╭──

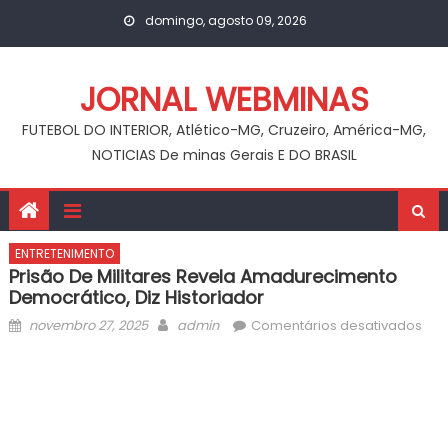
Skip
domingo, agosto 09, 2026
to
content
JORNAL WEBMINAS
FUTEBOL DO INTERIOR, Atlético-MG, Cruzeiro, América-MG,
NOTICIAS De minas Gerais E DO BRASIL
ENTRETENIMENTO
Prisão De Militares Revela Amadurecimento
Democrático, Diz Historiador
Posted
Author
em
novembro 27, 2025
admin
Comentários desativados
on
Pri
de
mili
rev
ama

╰──

**WHAT THIS TASK INVOLVES:**
Please retype every entry above exactly, leaving out any picture.

**RESULT FOR THIS TASK:**
Skip
domingo, agosto 09, 2026
to
content
JORNAL WEBMINAS
FUTEBOL DO INTERIOR, Atlético-MG, Cruzeiro, América-MG,
NOTICIAS De minas Gerais E DO BRASIL
ENTRETENIMENTO
Prisão De Militares Revela Amadurecimento
Democrático, Diz Historiador
Posted
Author
em
novembro 27, 2025
admin
Comentários desativados
on
Pri
de
mili
rev
ama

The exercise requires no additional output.